Canada was one of those countries who used to have an inheritance tax. It failed because the rich had ways to dodge it, and the tax became a big headache for Canadians trying to settle average estates.
When rich grandpa passes away and his fortune goes to his 10 grandkids, here is what happens.
It is unlikely that the yacht was owned directly by grandpa. Rather it was owned by a company which was then owned by another company. THere could be five to ten companies involved, all effectively owned by Grandpa. So the grandkids get shares of companies that owned the yacht. This creates a very convoluted path for tax auditors to follow to determine how much of the yacht each grandkid owns. It gets more convoluted if there are other assets and if some of these companies are partially owed by an uncle or Grandpa's friend.

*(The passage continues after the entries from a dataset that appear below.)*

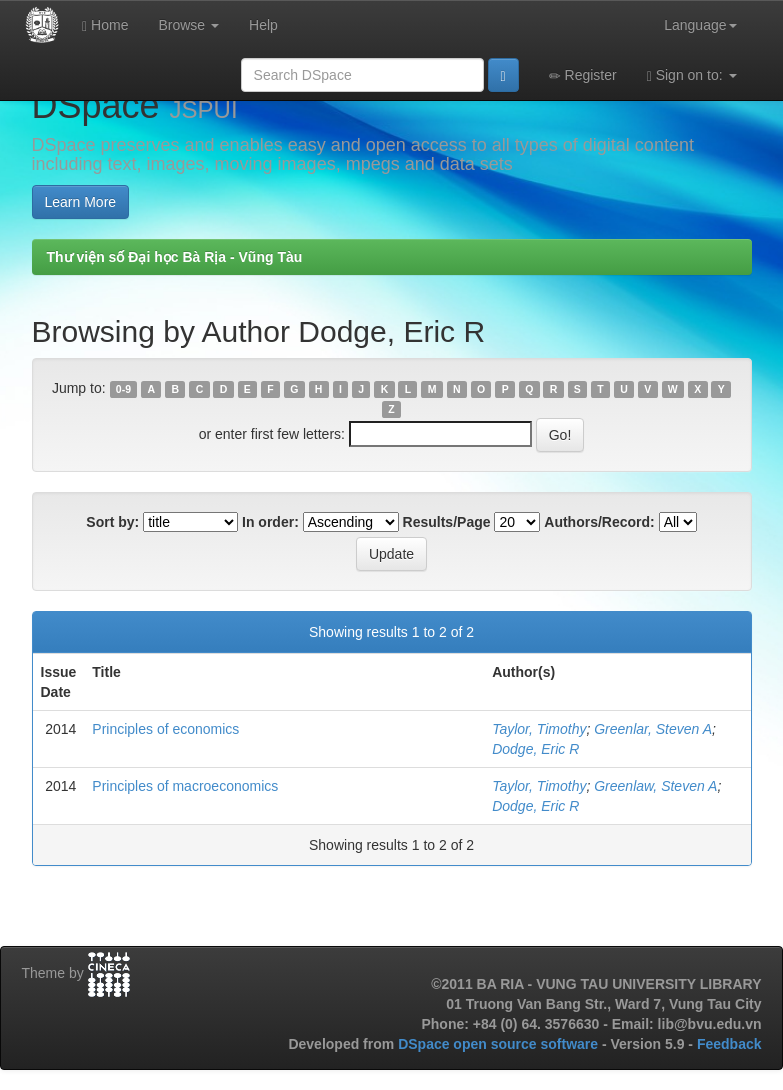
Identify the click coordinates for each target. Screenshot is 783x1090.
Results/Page (447, 522)
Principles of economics (165, 729)
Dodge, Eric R (535, 749)
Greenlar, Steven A (653, 729)
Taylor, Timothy (539, 729)
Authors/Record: (599, 522)
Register (583, 75)
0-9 (123, 389)
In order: (270, 522)
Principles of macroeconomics (185, 786)
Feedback (729, 1044)
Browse (188, 25)
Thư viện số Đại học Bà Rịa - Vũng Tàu (175, 257)
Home (105, 25)
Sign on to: (692, 75)
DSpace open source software (500, 1044)
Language (700, 25)
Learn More (81, 202)
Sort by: (112, 522)
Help (263, 25)
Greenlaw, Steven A (655, 786)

When the tax auditors tries to assess the value of the yacht for $5,000,000, the grandkids sell the yacht to another company for $500,000. Of course, that second company was recently just set up by the grandkids for the purpose of buying the yacht from the estate. The grandkids can argue that $500,000 is the market value for a second-hand yacht because that is what "someone else" paid for it. And this leaves a big loss in the first company that owned the yacht, therey reducing its taxable income. If this company now folds, its- losses will reverberate through the other companies so they too will not pay taxes.
I don't think we can write enough tax laws to discourage this behaviour. The rich just have too much resources to create and manipulate these shells for tax avoidance purposes.
Wealth and inheritance taxes just do not work. The better solution is to just let the heirs slowly release their wealth into the real economy. There's pretty good evidence that family wealth is substantially reduced by two generations. The heirs are not as smart or as hardworking as the founder.
As much as we may deplore the heirs for having lots of money and not working hard, it just takes too much of society's resources to get them to pay their "fair share."
I will say that there can be legal mechanisms to handle offshore/tax haven accounts. Laws can be set up such that auditors can deem an invoice to originate from a company to be within "arm's-length" of the audited company, and thereby nullifed as a legitimate expense. Let the business owner prove otherwise in a court of law.
BTW, I returned to my computer and found that Economist podcast had downloaded. I played it while I was doing some other things. I found it to be naive on understanding how tax laws really work.
I recommend that you find an international tax lawyer or accountant who is willing to spill the beans--for something much less that $500 an hour. Then effective solutions might come forth that make sense and might even work.